Problem description:
Return all lines below containing the word "tree".

The data:

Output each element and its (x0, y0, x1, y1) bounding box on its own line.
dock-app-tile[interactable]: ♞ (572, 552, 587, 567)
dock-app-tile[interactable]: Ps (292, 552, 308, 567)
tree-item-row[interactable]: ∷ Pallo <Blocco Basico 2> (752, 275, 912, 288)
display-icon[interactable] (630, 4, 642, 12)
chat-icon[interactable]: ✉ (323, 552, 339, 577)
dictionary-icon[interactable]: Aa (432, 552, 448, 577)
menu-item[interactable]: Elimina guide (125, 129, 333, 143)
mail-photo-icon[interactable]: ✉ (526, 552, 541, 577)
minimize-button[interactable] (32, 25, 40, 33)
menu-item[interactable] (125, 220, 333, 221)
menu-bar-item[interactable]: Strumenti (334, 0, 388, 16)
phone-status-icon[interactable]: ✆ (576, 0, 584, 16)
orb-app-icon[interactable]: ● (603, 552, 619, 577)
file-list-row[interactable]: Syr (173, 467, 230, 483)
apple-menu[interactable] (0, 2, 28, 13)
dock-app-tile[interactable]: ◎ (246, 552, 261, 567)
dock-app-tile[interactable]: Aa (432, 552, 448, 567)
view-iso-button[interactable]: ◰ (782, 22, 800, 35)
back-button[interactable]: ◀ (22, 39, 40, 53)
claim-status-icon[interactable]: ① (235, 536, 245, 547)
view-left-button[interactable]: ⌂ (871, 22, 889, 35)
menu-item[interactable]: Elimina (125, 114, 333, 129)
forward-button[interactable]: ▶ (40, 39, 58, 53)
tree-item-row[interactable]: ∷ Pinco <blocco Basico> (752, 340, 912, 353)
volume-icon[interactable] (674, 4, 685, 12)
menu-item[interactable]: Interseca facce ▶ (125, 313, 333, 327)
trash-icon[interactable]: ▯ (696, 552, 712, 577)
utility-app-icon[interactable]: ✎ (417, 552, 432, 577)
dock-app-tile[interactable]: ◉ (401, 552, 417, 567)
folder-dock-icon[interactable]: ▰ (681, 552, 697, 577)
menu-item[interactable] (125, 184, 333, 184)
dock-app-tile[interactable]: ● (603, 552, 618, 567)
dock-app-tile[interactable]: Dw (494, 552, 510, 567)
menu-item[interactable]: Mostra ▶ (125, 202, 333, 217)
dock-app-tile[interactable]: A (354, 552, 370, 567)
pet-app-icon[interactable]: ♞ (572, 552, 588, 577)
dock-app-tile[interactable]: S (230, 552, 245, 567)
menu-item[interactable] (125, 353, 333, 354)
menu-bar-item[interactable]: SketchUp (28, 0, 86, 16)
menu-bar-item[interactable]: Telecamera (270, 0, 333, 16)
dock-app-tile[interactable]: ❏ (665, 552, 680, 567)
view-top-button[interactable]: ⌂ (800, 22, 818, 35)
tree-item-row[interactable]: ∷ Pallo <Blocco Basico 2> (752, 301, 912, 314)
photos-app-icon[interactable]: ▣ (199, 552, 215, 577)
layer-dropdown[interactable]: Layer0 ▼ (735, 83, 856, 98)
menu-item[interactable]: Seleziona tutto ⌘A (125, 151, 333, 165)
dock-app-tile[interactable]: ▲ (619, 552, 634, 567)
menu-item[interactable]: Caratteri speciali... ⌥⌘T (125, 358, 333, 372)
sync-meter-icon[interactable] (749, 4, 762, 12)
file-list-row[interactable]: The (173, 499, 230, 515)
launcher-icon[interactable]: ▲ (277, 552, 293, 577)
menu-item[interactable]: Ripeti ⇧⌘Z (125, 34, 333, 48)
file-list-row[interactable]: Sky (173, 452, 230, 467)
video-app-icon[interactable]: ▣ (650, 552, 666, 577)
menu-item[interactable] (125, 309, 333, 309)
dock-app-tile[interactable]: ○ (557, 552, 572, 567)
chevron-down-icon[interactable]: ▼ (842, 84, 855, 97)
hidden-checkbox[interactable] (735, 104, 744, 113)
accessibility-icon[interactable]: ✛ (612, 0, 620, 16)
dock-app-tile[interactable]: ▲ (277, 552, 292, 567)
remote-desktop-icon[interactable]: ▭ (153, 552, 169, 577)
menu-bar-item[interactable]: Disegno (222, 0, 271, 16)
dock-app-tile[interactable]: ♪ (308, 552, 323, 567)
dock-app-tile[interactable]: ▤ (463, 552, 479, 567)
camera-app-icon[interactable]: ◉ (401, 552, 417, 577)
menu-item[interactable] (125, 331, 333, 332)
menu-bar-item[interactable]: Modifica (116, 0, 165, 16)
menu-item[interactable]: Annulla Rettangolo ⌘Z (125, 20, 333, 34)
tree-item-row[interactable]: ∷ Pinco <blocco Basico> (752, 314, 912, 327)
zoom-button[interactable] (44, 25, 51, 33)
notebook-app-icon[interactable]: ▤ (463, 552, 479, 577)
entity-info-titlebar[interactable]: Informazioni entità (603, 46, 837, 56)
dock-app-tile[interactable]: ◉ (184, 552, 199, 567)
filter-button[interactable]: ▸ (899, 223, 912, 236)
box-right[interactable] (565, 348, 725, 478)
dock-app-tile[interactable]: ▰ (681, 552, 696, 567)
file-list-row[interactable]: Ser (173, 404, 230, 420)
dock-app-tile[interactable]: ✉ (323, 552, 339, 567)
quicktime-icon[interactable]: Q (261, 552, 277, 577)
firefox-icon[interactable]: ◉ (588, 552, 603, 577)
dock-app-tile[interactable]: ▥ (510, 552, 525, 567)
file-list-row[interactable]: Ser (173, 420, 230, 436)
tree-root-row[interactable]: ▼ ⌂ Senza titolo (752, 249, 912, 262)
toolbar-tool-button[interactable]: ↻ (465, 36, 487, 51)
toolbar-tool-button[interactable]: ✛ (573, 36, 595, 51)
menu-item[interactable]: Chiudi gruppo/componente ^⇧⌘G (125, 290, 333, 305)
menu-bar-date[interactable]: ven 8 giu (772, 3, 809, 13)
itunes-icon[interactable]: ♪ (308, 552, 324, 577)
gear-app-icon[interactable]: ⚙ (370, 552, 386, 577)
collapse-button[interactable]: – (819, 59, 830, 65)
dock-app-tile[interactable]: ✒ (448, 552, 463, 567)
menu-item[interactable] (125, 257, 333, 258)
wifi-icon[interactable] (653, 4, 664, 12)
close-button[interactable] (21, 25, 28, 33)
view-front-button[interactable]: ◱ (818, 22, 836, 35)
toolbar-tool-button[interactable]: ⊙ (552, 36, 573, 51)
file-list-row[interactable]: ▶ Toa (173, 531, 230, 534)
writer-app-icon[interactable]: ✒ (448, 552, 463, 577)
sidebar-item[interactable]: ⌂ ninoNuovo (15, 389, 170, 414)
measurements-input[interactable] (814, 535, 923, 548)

Exercise answer:
tree-item-row[interactable]: ∷ Pallo <Blocco Basico 2> (752, 275, 912, 288)
tree-item-row[interactable]: ∷ Pinco <blocco Basico> (752, 340, 912, 353)
tree-item-row[interactable]: ∷ Pallo <Blocco Basico 2> (752, 301, 912, 314)
tree-item-row[interactable]: ∷ Pinco <blocco Basico> (752, 314, 912, 327)
tree-root-row[interactable]: ▼ ⌂ Senza titolo (752, 249, 912, 262)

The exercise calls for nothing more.